This blog is devoted to my John Welsford designed 15' Navigator yawl Ellie. I built her in my garage over a period of 18 months and launched her in 2011. She sports a sliding gunter main, roller furled jib and sprit-boomed mizzen. Her construction is glued-lapstrake over permanent bulkheads and stringers. This blog is a record of her construction and her voyages here in the Puget Sound area and (hopefully) a useful resource for fellow Navigator builders.

Saturday, July 6, 2019

Centerboard Maintenance

Ellie was launched in 2011. She has seen a considerable amount of use in the 8 years since her launch, both on the water and on the road. She’s been repainted several times, both inside and out, but her centerboard has never been removed and inspected since her launching. Time for some overdue maintenance!

To be honest, I was a little bit afraid of what I might find. Her centerboard has always worked perfectly, but that doesn’t necessarily mean all is well below the surface.

So I summoned up some courage, removed her pivot bolt, removed the centerboard and brought it to the workbench.

The board looked pretty darn good. A quick inspection revealed no major issues. No soft spots, wood rot, or significant damage anywhere, thank goodness. Just a bit of normal wear and tear.

The first thing I noticed was some missing black paint. My centerboard was constructed of Alaskan Yellow Cedar, sheathed in epoxy and fiberglass, sanded, and painted with Rustoleum alkyd enamel spray paint. One of the lessons I learned while building Ellie is that paint will only stick to epoxy if the epoxy is well sanded until it looks “frosty”. Epoxy cures to a smooth, shiny and slightly waxy finish that paint simply will not adhere to. Everywhere you see missing paint on my centerboard, you will also find glossy epoxy. These areas will get a more thorough sanding before they get repainted.

Paint was also missing in areas that get some wear and tear. The entire leading edge of the board is missing paint. I sail over the Snohomish river bar very often. The bar is sandy, shallow and thick with seaweed. You can see where the sand and seaweed has worn off the paint.
There is also a bit of missing paint on the sides of the board, where the board rubs up against the inside of the centerboard case.

And one ding on the bottom of the board.  I'm not quite sure where this came from.  I may have hit a rock at some point.  This will need to be filled with epoxy.
The area with the most wear is the area around the pivot bolt, as one would expect. Here the paint has been worn away, and much of the epoxy coating. Even the fiberglass has started to wear a little bit. It’s a good thing I decided to do this maintenance now, before it wore through the fiberglass and into the wood itself.

This wear can be repaired quite easily. I’ll give it a light sanding and a fresh coat of epoxy or two on the worn areas. Then the entire board will get sanded, followed by several coats of paint and the board will be as good as new.

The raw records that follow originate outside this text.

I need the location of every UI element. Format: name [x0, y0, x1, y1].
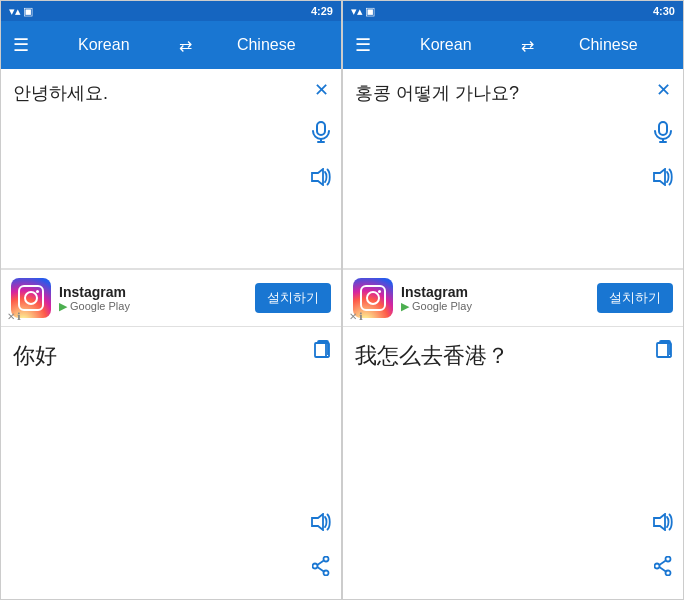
output-bottom-actions-1 — [309, 511, 333, 583]
source-lang-1[interactable]: Korean — [41, 36, 167, 54]
svg-rect-12 — [659, 122, 667, 135]
close-icon-1[interactable]: ✕ — [312, 77, 331, 103]
menu-icon-2[interactable]: ☰ — [355, 34, 371, 56]
svg-line-23 — [659, 567, 666, 571]
instagram-dot-2 — [378, 290, 381, 293]
input-text-1[interactable]: 안녕하세요. — [13, 81, 301, 106]
top-bar-2: ☰ Korean ⇄ Chinese — [343, 21, 683, 69]
output-bottom-actions-2 — [651, 511, 675, 583]
ad-subtitle-1: ▶ Google Play — [59, 300, 255, 313]
input-area-2: 홍콩 어떻게 가나요? ✕ — [343, 69, 683, 269]
svg-point-21 — [666, 571, 671, 576]
play-icon-1: ▶ — [59, 300, 67, 313]
info-icon-2[interactable]: ℹ — [359, 311, 363, 322]
svg-point-8 — [313, 564, 318, 569]
ad-subtitle-2: ▶ Google Play — [401, 300, 597, 313]
svg-marker-6 — [312, 514, 323, 530]
svg-point-19 — [666, 557, 671, 562]
instagram-dot-1 — [36, 290, 39, 293]
ad-close-2[interactable]: ✕ ℹ — [349, 311, 363, 322]
install-btn-1[interactable]: 설치하기 — [255, 283, 331, 313]
phone-2: ▾▴ ▣ 4:30 ☰ Korean ⇄ Chinese 홍콩 어떻게 가나요?… — [342, 0, 684, 600]
input-text-2[interactable]: 홍콩 어떻게 가나요? — [355, 81, 643, 106]
battery-icon-2: ▣ — [365, 5, 375, 18]
status-bar-1: ▾▴ ▣ 4:29 — [1, 1, 341, 21]
ad-title-2: Instagram — [401, 284, 597, 300]
svg-rect-0 — [317, 122, 325, 135]
ad-banner-2: Instagram ▶ Google Play 설치하기 ✕ ℹ — [343, 269, 683, 327]
ad-info-2: Instagram ▶ Google Play — [401, 284, 597, 313]
menu-icon-1[interactable]: ☰ — [13, 34, 29, 56]
copy-icon-1[interactable] — [311, 337, 333, 366]
time-2: 4:30 — [653, 5, 675, 17]
store-name-1: Google Play — [70, 300, 130, 312]
mic-icon-1[interactable] — [310, 119, 332, 150]
output-actions-1 — [311, 337, 333, 366]
instagram-logo-2 — [360, 285, 386, 311]
status-bar-2: ▾▴ ▣ 4:30 — [343, 1, 683, 21]
ad-info-1: Instagram ▶ Google Play — [59, 284, 255, 313]
target-lang-2[interactable]: Chinese — [546, 36, 672, 54]
svg-point-7 — [324, 557, 329, 562]
svg-line-11 — [317, 567, 324, 571]
close-icon-2[interactable]: ✕ — [654, 77, 673, 103]
mic-icon-2[interactable] — [652, 119, 674, 150]
phone-1: ▾▴ ▣ 4:29 ☰ Korean ⇄ Chinese 안녕하세요. ✕ — [0, 0, 342, 600]
share-icon-1[interactable] — [310, 554, 332, 583]
status-icons-1: ▾▴ ▣ — [9, 5, 33, 18]
volume-icon-1[interactable] — [309, 166, 333, 193]
share-icon-2[interactable] — [652, 554, 674, 583]
svg-rect-5 — [315, 343, 326, 357]
swap-icon-2[interactable]: ⇄ — [521, 36, 534, 55]
swap-icon-1[interactable]: ⇄ — [179, 36, 192, 55]
copy-icon-2[interactable] — [653, 337, 675, 366]
svg-marker-18 — [654, 514, 665, 530]
source-lang-2[interactable]: Korean — [383, 36, 509, 54]
svg-point-9 — [324, 571, 329, 576]
top-bar-1: ☰ Korean ⇄ Chinese — [1, 21, 341, 69]
status-icons-2: ▾▴ ▣ — [351, 5, 375, 18]
battery-icon: ▣ — [23, 5, 33, 18]
install-btn-2[interactable]: 설치하기 — [597, 283, 673, 313]
input-actions-2: ✕ — [651, 77, 675, 193]
svg-marker-15 — [654, 169, 665, 185]
target-lang-1[interactable]: Chinese — [204, 36, 330, 54]
svg-point-20 — [655, 564, 660, 569]
signal-icon-2: ▾▴ — [351, 5, 363, 18]
ad-close-1[interactable]: ✕ ℹ — [7, 311, 21, 322]
time-1: 4:29 — [311, 5, 333, 17]
svg-rect-17 — [657, 343, 668, 357]
volume-icon-2[interactable] — [651, 166, 675, 193]
output-area-1: 你好 — [1, 327, 341, 599]
input-actions-1: ✕ — [309, 77, 333, 193]
ad-title-1: Instagram — [59, 284, 255, 300]
volume-out-icon-2[interactable] — [651, 511, 675, 538]
output-text-1: 你好 — [13, 341, 299, 372]
signal-icon: ▾▴ — [9, 5, 21, 18]
output-actions-2 — [653, 337, 675, 366]
svg-line-22 — [659, 561, 666, 565]
volume-out-icon-1[interactable] — [309, 511, 333, 538]
instagram-logo-1 — [18, 285, 44, 311]
svg-marker-3 — [312, 169, 323, 185]
input-area-1: 안녕하세요. ✕ — [1, 69, 341, 269]
close-ad-icon-2[interactable]: ✕ — [349, 311, 357, 322]
close-ad-icon-1[interactable]: ✕ — [7, 311, 15, 322]
play-icon-2: ▶ — [401, 300, 409, 313]
svg-line-10 — [317, 561, 324, 565]
ad-banner-1: Instagram ▶ Google Play 설치하기 ✕ ℹ — [1, 269, 341, 327]
info-icon-1[interactable]: ℹ — [17, 311, 21, 322]
output-text-2: 我怎么去香港？ — [355, 341, 641, 372]
output-area-2: 我怎么去香港？ — [343, 327, 683, 599]
store-name-2: Google Play — [412, 300, 472, 312]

The hole where the board pivots is in perfect condition. When I originally built the board, I made a "bushing" here by drilling an oversized hole in the board. I filled the hole with a mixture of epoxy, chopped fiberglass, and silica. After that cured I drilled a smaller hole through it for the centerboard pivot bolt. I did the same procedure in the centerboard case. This creates a hard, waterproof bushing that will never wear out.  The procedure is described in detail here.

It’s easy to forget to maintain your centerboard. Don’t let a small job become a big problem!


  1. Nice work Joel. Have you considered just using graphite powder in the second or final epoxy coat. That worked well on Noddy’s board. I forget the percentage of graphite to add to the mixed epoxy. Too little and it doesn’t go on black enough s test on a piece of scrap wood. It takes quite a bit.

    1. Hi Simeon. I haven't looked into graphite powder and I don't know much about it. It sounds like a great idea. This would be a great time for me to do some research. Thanks for the suggestion.

  2. Hey Joel - hope you are well; enjoyed the Facebook postings about the Sailfish 100?? Did I get that right?
    Now I'm feeling guilty - poor Arwen - a couple of years older than Ellie and has only been repainted once! shameful - I am a poor skipper and she deserves better. This winter I'd better drop her centreboard and check!! Did you drop the centreboard or lift it out of the top of the slot, just out of interest?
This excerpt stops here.